The program is getting a high level of attention now because the annual election period for Medicare Advantage plans for 2023 started Saturday and runs through Dec. 7.

Elevance was slow to expand into the Medicare Advantage plan market. It now has about 2 million Medicare Advantage plan enrollees, or about 7% of all of the 29 million Medicare Advantage plan enrollees.

Executives from UnitedHealth Group, a Minnetonka, Minnesota-based health insurer with a 24% share of Medicare Advantage plan enrollment, said last week that the company expects program-wide enrollment to increase about 8% in 2023, with UnitedHealth enrollment growing faster than the program average.
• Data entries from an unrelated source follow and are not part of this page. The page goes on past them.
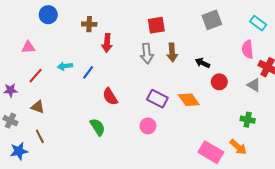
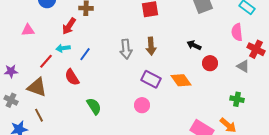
red arrow: (107, 43) -> (69, 26), moved, turned 30
brown arrow: (172, 52) -> (151, 46), moved
gray arrow: (147, 54) -> (126, 49), moved
red line: (36, 76) -> (46, 61), moved
red semicircle: (110, 97) -> (72, 77), moved
brown triangle: (38, 107) -> (37, 87), size x1.5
Centene, another large Medicare market player, will release earnings that may shed more light on the Medicare plan market on Oct. 25.

Aetna’s parent and Humana expect to release their third-quarter results Nov. 2, and Cigna will release its earnings Nov. 3.

The Numbers

Elevance is reporting $1.6 billion in net income for the third quarter on $40 billion in revenue, up from $1.5 billion in net income on $36 billion in revenue for the third quarter of 2021.

Elevance ended the quarter providing or administering health coverage for 47 million people, or 4.9% more than it was covering a year earlier.

Here’s what happened to the number of people covered by specific types of Elevance health coverage products between the third quarter of 2021 and the latest quarter:

  • Individual commercial: 800,000 (up from 769,000)
  • Medicare Advantage: 2 million (up from 1.9 million)
  • Medicare supplement plans: 945,000 (down from 947,000)
  • Self-funded employer plans: 27 million (up from 26 million)
  • Fully insured employer plans: 4 million (up from 3.9 million)

The number of life and disability members rose to 4.8 million from, 4.7 million.

Enrollment in the company’s dental plans increased 0.3% to 6.7 million, and enrollment in dental plans that Elevance administers — rather than insures — increased 6.1% to 1.6 million.